These issues are impacting the finances and health of consumers, and at Trace One, we want to go after these problems and solve them.

A Lack of Consumer Trust

Trace One has been working with the largest retailers and brands in the food industry for the last 15 years. Each year, 20,000 companies in 100 countries spend around $300 billion on our platform. Historically we’ve focused on the interaction between the retailer and the manufacturer. Moving forward with our new Transparency-One application, we’ll map the food supply chain completely from farm to fork and use that information to create a healthier and safer supply chain.

How do consumers feel about all of the health and fraud incidents taking place in the food market? Trace One recently polled 3,000 global consumers in the U.S., Canada, Western Europe and Brazil, and the results surprised us.

Only 12 and 10 percent of consumers, respectively, wholeheartedly trust the safety and quality of their food. This means that nine out of 10 of us are nervous about what we’re eating.

Consumer Trust Is Low for the Food Supply

Consumers want more information. We want to know where food is produced, how it’s produced and what its ingredients are. So while 91 percent of consumers said it was important to know where their food comes from, nearly two-thirds said they’re not provided with enough information about the food supply chain and 27 percent of don’t believe food labels.

Consumer Trust Is Important from Farm to Fork

But here’s the good news: More information helps drive consumer trust.
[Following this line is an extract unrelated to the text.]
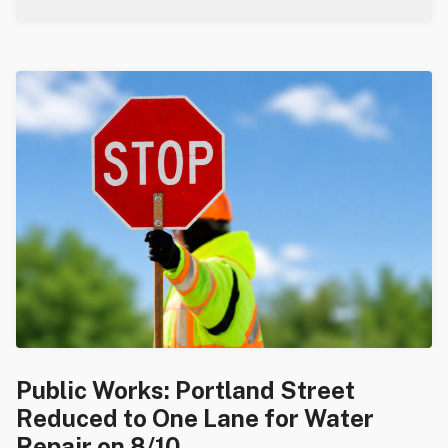
Public Works: Portland Street
Reduced to One Lane for Water
Repair on 8/10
More than one-third of the consumers we polled said that they would be willing to pay more for better information about the food they consume, whether they’re located in France, the U.S., Brazil or Spain. Whole Foods and Trader Joe’s go a long way to provide information about their food, and their businesses are thriving as a result.

The following video explains how Trace One addresses the global issue of food safety:

Transparency-One: Finding Transparency in Food Supply Chains

We recently launched Transparency-One, which is the first B2B social network for supply chain transparency. To ensure this solution is adopted industry-wide, we are working with industry influencers and large companies such as SGS, which is the world’s leading testing and auditing company for products.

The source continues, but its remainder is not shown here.